Остерман родился в Харькове. С 1930 по 1934 г. он учился в Ленинском индустриально-строительном техникуме в Москве, по окончании которого некоторое время работал в Коунраде прорабом на строительстве Прибалхашстроя. С 1934 по 1940 г. Остерман — студент Московского архитектурного института. Ученье он совмещал с работой в творческой мастерской архитектора А. К. Бурова, а впоследствии — в Институте жилища Академии архитектуры СССР. Он участвовал в конкурсах и получил премии за типовой проект клуба (1938 г.) и текстильного комбината (1939 г.).
В 1940 г. Остерман поступил в аспирантуру Академии архитектуры, избрав темой кандидатской диссертации область комплексного жилищного строительства. Его объемное исследование, завершенное в послевоенные годы, было посвящено критическому анализу проблем формирования жилого микрорайона. С Институтом жилища Остерман был связан в течение длительного времени, став с 1941 г. его сотрудником, а впоследствии — заведующим сектором.
В годы войны Н. А. Остерман выезжал в командировки как уполномоченный по делам строительства для эвакуированного населения в Ижевск, по делам восстановительного строительства в Ростов-на- Дону. После победы над фашистской Германией он находился в качестве уполномоченного от Комитета по делам архитектуры при GHK СССР в Берлине.
Деятельность Н. А. Остермана в Институте жилища в послевоенные годы была связана с разработкой проектов и строительством жилых домов в восстанавливаемых городах и в,1 восточных районах страны.

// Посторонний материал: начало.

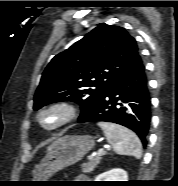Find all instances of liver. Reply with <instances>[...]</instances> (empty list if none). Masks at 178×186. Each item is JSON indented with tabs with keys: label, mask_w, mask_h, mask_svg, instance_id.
<instances>
[{
	"label": "liver",
	"mask_w": 178,
	"mask_h": 186,
	"mask_svg": "<svg viewBox=\"0 0 178 186\" xmlns=\"http://www.w3.org/2000/svg\"><path fill=\"white\" fill-rule=\"evenodd\" d=\"M56 142V141H55ZM55 142L52 144V145H50L49 147H48V150H50L52 147H53V145L55 144Z\"/></svg>",
	"instance_id": "1"
}]
</instances>
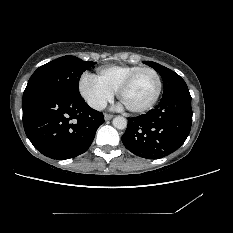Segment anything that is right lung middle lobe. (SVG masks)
<instances>
[{"instance_id":"dd1d6c3e","label":"right lung middle lobe","mask_w":233,"mask_h":233,"mask_svg":"<svg viewBox=\"0 0 233 233\" xmlns=\"http://www.w3.org/2000/svg\"><path fill=\"white\" fill-rule=\"evenodd\" d=\"M93 65L95 62H86L70 55L46 63L36 69L29 79L23 98L46 91L80 96L79 79Z\"/></svg>"}]
</instances>
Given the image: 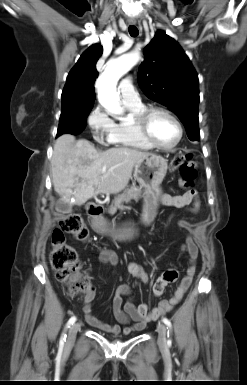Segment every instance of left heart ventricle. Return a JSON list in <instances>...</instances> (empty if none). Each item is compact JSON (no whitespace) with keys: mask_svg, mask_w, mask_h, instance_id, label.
Listing matches in <instances>:
<instances>
[{"mask_svg":"<svg viewBox=\"0 0 247 385\" xmlns=\"http://www.w3.org/2000/svg\"><path fill=\"white\" fill-rule=\"evenodd\" d=\"M150 133L161 145H171L178 137V129L168 116L157 113L150 120Z\"/></svg>","mask_w":247,"mask_h":385,"instance_id":"1","label":"left heart ventricle"}]
</instances>
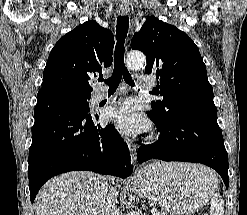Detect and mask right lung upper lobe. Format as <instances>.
<instances>
[{
    "instance_id": "obj_1",
    "label": "right lung upper lobe",
    "mask_w": 247,
    "mask_h": 215,
    "mask_svg": "<svg viewBox=\"0 0 247 215\" xmlns=\"http://www.w3.org/2000/svg\"><path fill=\"white\" fill-rule=\"evenodd\" d=\"M114 36L95 21L65 34L53 47L43 73L42 89L62 88L90 95L89 80L112 64Z\"/></svg>"
}]
</instances>
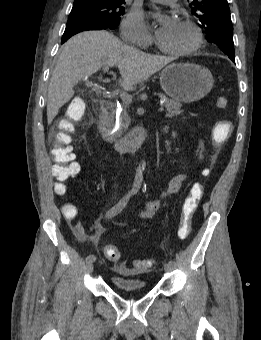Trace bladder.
<instances>
[{"label": "bladder", "mask_w": 261, "mask_h": 340, "mask_svg": "<svg viewBox=\"0 0 261 340\" xmlns=\"http://www.w3.org/2000/svg\"><path fill=\"white\" fill-rule=\"evenodd\" d=\"M111 280L114 286L124 293L142 292L147 288L145 281L139 278L113 276Z\"/></svg>", "instance_id": "obj_1"}]
</instances>
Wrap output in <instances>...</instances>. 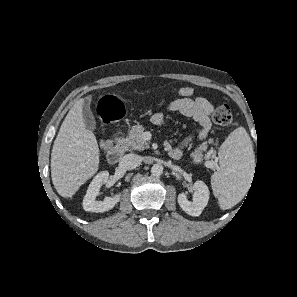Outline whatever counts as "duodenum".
<instances>
[{
  "instance_id": "410a0bca",
  "label": "duodenum",
  "mask_w": 297,
  "mask_h": 297,
  "mask_svg": "<svg viewBox=\"0 0 297 297\" xmlns=\"http://www.w3.org/2000/svg\"><path fill=\"white\" fill-rule=\"evenodd\" d=\"M123 153H124L123 140L120 138V136H117L115 138L113 146L111 147V149L107 153L108 161L111 164L118 163L121 160V158L123 156Z\"/></svg>"
}]
</instances>
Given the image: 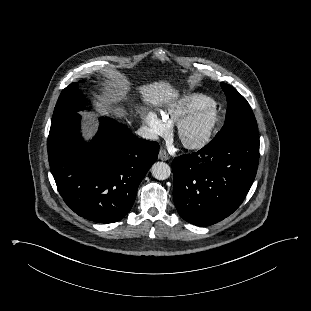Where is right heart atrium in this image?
<instances>
[{"label":"right heart atrium","instance_id":"d8ad5b80","mask_svg":"<svg viewBox=\"0 0 311 311\" xmlns=\"http://www.w3.org/2000/svg\"><path fill=\"white\" fill-rule=\"evenodd\" d=\"M144 123L146 124L148 133L152 138L163 137L170 132V125L155 113H146L144 115Z\"/></svg>","mask_w":311,"mask_h":311}]
</instances>
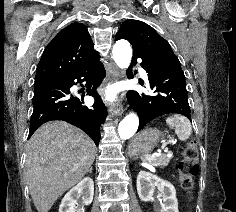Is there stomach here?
Returning a JSON list of instances; mask_svg holds the SVG:
<instances>
[{
    "mask_svg": "<svg viewBox=\"0 0 236 212\" xmlns=\"http://www.w3.org/2000/svg\"><path fill=\"white\" fill-rule=\"evenodd\" d=\"M161 137L162 133L157 129H145L141 131L136 135L130 145V155L135 157L150 153Z\"/></svg>",
    "mask_w": 236,
    "mask_h": 212,
    "instance_id": "0dacf381",
    "label": "stomach"
}]
</instances>
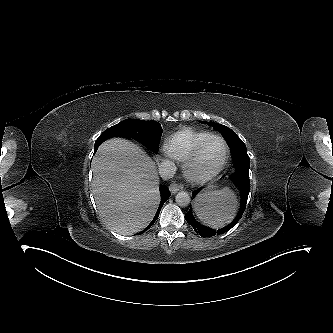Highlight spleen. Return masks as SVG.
Masks as SVG:
<instances>
[{
	"instance_id": "1",
	"label": "spleen",
	"mask_w": 333,
	"mask_h": 333,
	"mask_svg": "<svg viewBox=\"0 0 333 333\" xmlns=\"http://www.w3.org/2000/svg\"><path fill=\"white\" fill-rule=\"evenodd\" d=\"M236 207L234 192L223 188L200 194L195 203V213L203 223L220 228L234 218Z\"/></svg>"
}]
</instances>
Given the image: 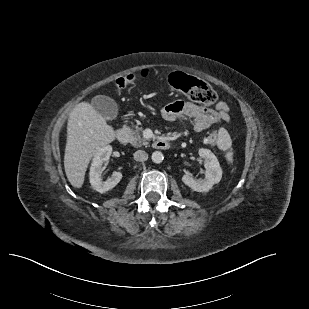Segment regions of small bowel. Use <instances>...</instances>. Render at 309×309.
<instances>
[{
    "mask_svg": "<svg viewBox=\"0 0 309 309\" xmlns=\"http://www.w3.org/2000/svg\"><path fill=\"white\" fill-rule=\"evenodd\" d=\"M161 115L167 121L186 117L191 121L195 131L202 132L214 124L229 122L230 107L225 102H219L214 109H211L179 100L163 107Z\"/></svg>",
    "mask_w": 309,
    "mask_h": 309,
    "instance_id": "obj_1",
    "label": "small bowel"
}]
</instances>
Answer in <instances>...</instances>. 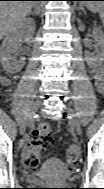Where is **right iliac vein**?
I'll use <instances>...</instances> for the list:
<instances>
[{
  "instance_id": "1",
  "label": "right iliac vein",
  "mask_w": 104,
  "mask_h": 189,
  "mask_svg": "<svg viewBox=\"0 0 104 189\" xmlns=\"http://www.w3.org/2000/svg\"><path fill=\"white\" fill-rule=\"evenodd\" d=\"M41 106V101L40 100H36L31 108V112L28 116V118L21 124L19 132L20 134H24L26 131V128L28 126H31L33 123V115L35 114V112L40 108Z\"/></svg>"
}]
</instances>
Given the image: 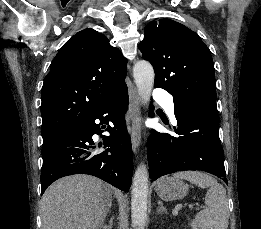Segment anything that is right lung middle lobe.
I'll return each mask as SVG.
<instances>
[{
    "instance_id": "1",
    "label": "right lung middle lobe",
    "mask_w": 261,
    "mask_h": 229,
    "mask_svg": "<svg viewBox=\"0 0 261 229\" xmlns=\"http://www.w3.org/2000/svg\"><path fill=\"white\" fill-rule=\"evenodd\" d=\"M59 135H61V132L57 130H42L43 144L50 142Z\"/></svg>"
}]
</instances>
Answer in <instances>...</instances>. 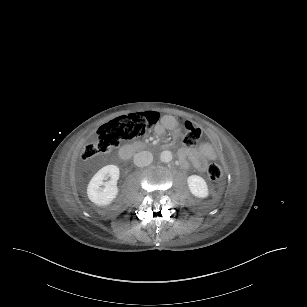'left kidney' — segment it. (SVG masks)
I'll return each mask as SVG.
<instances>
[{
    "instance_id": "1",
    "label": "left kidney",
    "mask_w": 307,
    "mask_h": 307,
    "mask_svg": "<svg viewBox=\"0 0 307 307\" xmlns=\"http://www.w3.org/2000/svg\"><path fill=\"white\" fill-rule=\"evenodd\" d=\"M187 184L190 192L194 196L199 198H206L208 196V186L202 177L191 175L187 178Z\"/></svg>"
}]
</instances>
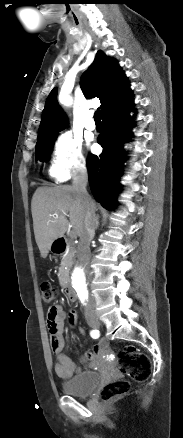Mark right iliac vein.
<instances>
[{
  "label": "right iliac vein",
  "instance_id": "obj_1",
  "mask_svg": "<svg viewBox=\"0 0 183 438\" xmlns=\"http://www.w3.org/2000/svg\"><path fill=\"white\" fill-rule=\"evenodd\" d=\"M89 324H90V326H92V327H94V328H97V327H99V325H100V321H99V319H98L97 316H92V317L89 319Z\"/></svg>",
  "mask_w": 183,
  "mask_h": 438
}]
</instances>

В качестве автора и руководителя бригады Остерман выполнял проекты шести типов стандартных жилых домов. По этим проектам было построено более 25 тыс. зданий. Одновременно он проектировал экспериментальные дома, которые были построены в Болшеве под Москвой (1948 г.) и в Карачарове (1950 г.).
Эксперимент в те годы заключался в том, чтобы найти наиболее приемлемые, экономичные планировочные решения квартир, эффективные материалы, рациональные конструкции для массового жилищного строительства в стране, разоренной войной. Работа Института жилища отличалась трезвым подходом к проблеме создания типовых проектов жилых зданий, скромных по внешнему облику, легко выполнимых в любом районе строительства, стандартизированных в основных планировочных и конструктивных параметрах. Был разработан серийный метод проектирования, который предусматривал создание серий типовых проектов для ансамблевой застройки городских кварталов и магистралей. Работы Института жилища в значительной мере способствовали широкому внедрению во второй половине 1950-х гг. типового проектирования и индустриального строительства жилищ.
Значительным экспериментом тех лет было проектирование (1951—1953 гг.) и строительство (1953—1956 гг.) бескаркасного крупнопанельного жилого дома на Октябрьском поле в Москве.
В первой половине 1950-х гг. архитектурно-инженерная мысль в поисках наиболее рациональных решений пришла к выводу о необходимости укрупнять элементы, из которых строятся, монтируются здания, чтобы значительную часть работ перенести в заводские условия, рационально использовать транспорт и подъемные механизмы на стройке, ускорить и удешевить строительство. Повышение производительности труда при этом достигалось не только на стройке, но и в проектной организации, поскольку индустриализация строительного производства всецело была связана с переходом на использование типовых проектов. Место кирпича и сырой штукатурки должны были занять крупные стеновые блоки и панели, плиты сухой штукатурки и другие укрупненные элементы и эффективные материалы.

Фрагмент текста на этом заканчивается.